On the field, coach Vlado Vanis rang the changes in the close season with 15 players leaving Somers Street. Among them were such well-known faces as Zeljko Susa, Mark Silic, captain Ante Kovacevic and veteran striker Ivan Kelic.
In their place he drafted an army of young hopefuls from lower-division clubs in the Victorian Premier League, the South Australian state league, and overseas.
In the Knights’ impressive 2-1 win in Brisbane last Saturday, recruit Andy Vargas, at 24, was their oldest player.
But it is off the field where the club hopes to make an impression, through its development of an Australasia-wide cooperative of 17 partner clubs – most with similar Croatian backgrounds – in the senior divisions of various state and territory leagues.

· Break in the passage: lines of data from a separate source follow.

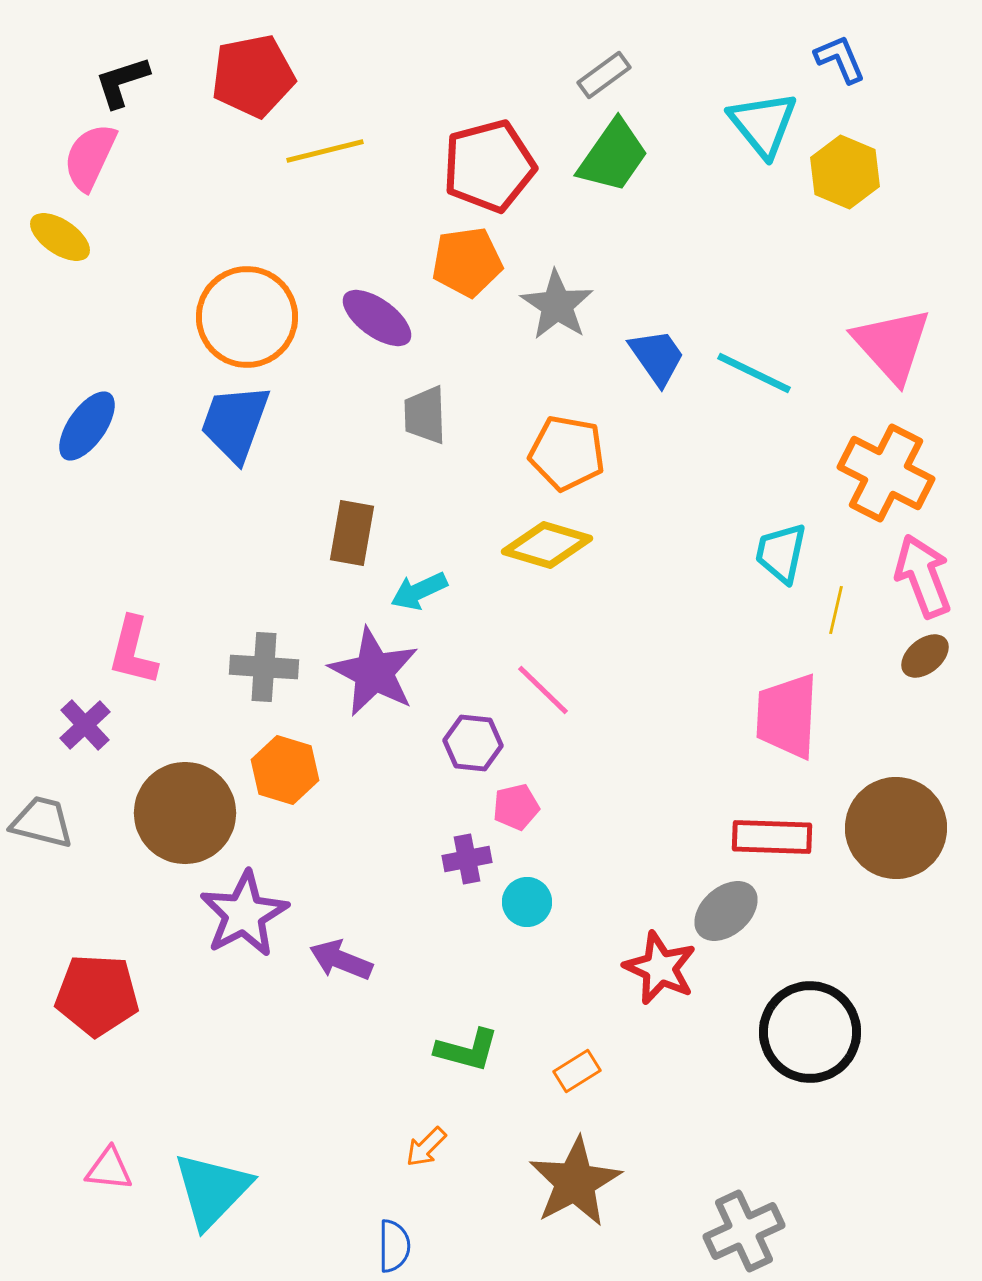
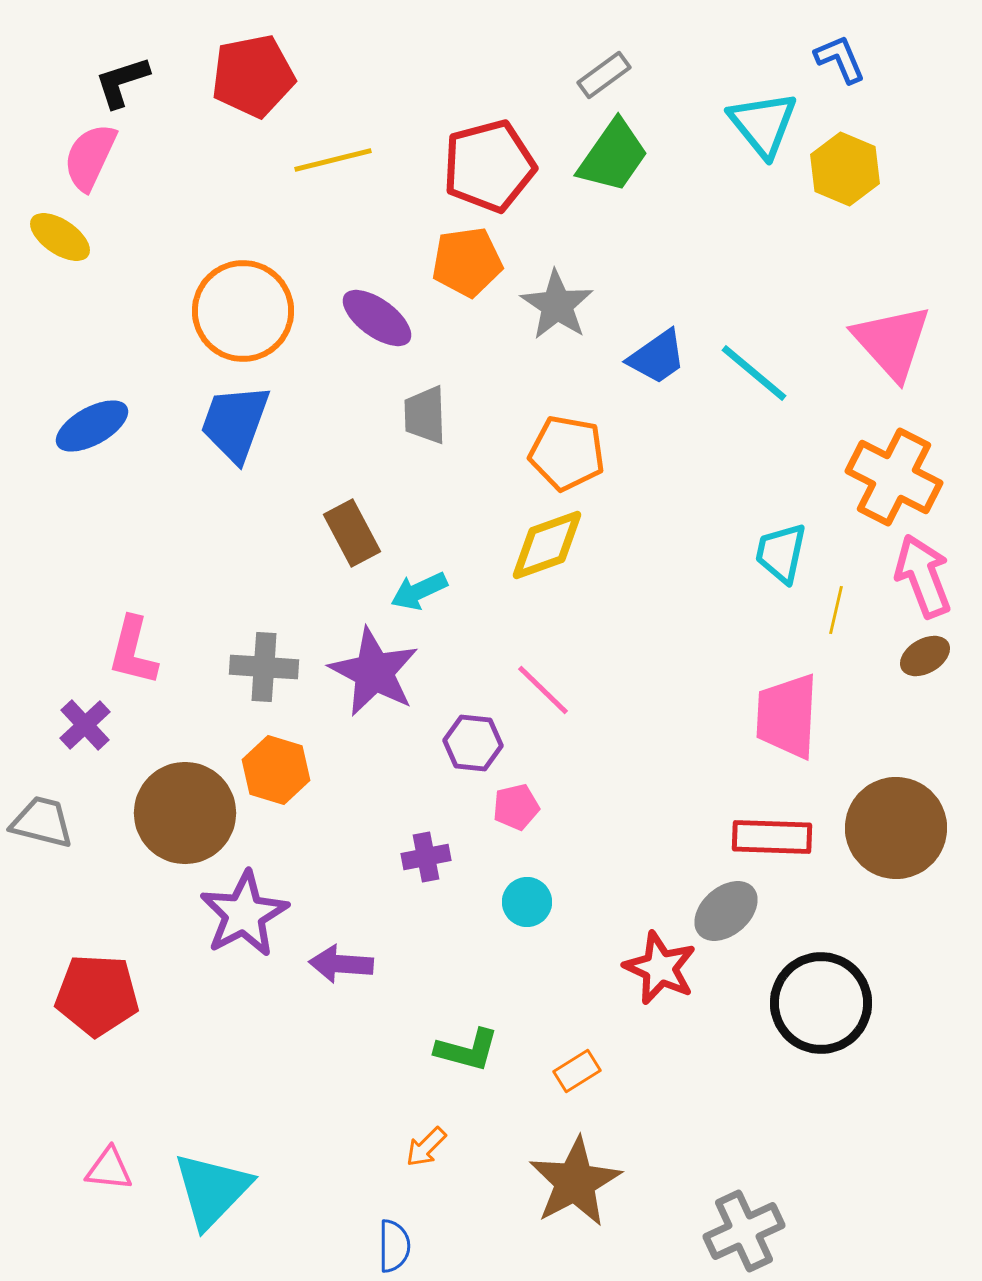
yellow line at (325, 151): moved 8 px right, 9 px down
yellow hexagon at (845, 172): moved 3 px up
orange circle at (247, 317): moved 4 px left, 6 px up
pink triangle at (892, 345): moved 3 px up
blue trapezoid at (657, 357): rotated 90 degrees clockwise
cyan line at (754, 373): rotated 14 degrees clockwise
blue ellipse at (87, 426): moved 5 px right; rotated 26 degrees clockwise
orange cross at (886, 473): moved 8 px right, 4 px down
brown rectangle at (352, 533): rotated 38 degrees counterclockwise
yellow diamond at (547, 545): rotated 36 degrees counterclockwise
brown ellipse at (925, 656): rotated 9 degrees clockwise
orange hexagon at (285, 770): moved 9 px left
purple cross at (467, 859): moved 41 px left, 2 px up
purple arrow at (341, 960): moved 4 px down; rotated 18 degrees counterclockwise
black circle at (810, 1032): moved 11 px right, 29 px up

As Knights director of marketing John Ovcaric explains, the idea is to forge playing, social and financial links with these teams to give the Knights a broader business and supporter network, and to offer sponsors access to a much greater target market than they could get just by injecting cash into the Knights.
“We have gone to 15 partner clubs in Australia and are in discussions with two teams in New Zealand with the idea of forming a confederation of clubs under one banner, one name,” Ovcaric says.
“Each team would be known as the Knights, would play in the same strip as the Melbourne Knights, and there would be coaching and playing links between us and them.
“Sponsors might not feel that a club based in Melbourne’s north-western suburbs playing in the NSL offers them enough reach: this way we can point out that while the Melbourne Knights will give them exposure in the elite national soccer competition, the partner clubs will give them extra exposure in a greater variety of markets.”
Ovcaric says the junior members of the partnership will benefit from extra cash (generated by larger sponsorships the Knights can attract), which would trickle down to them on a pro rata basis, while they would make significant savings on items such as like strips, boots and training equipment that could be bought in bulk and distributed nationally.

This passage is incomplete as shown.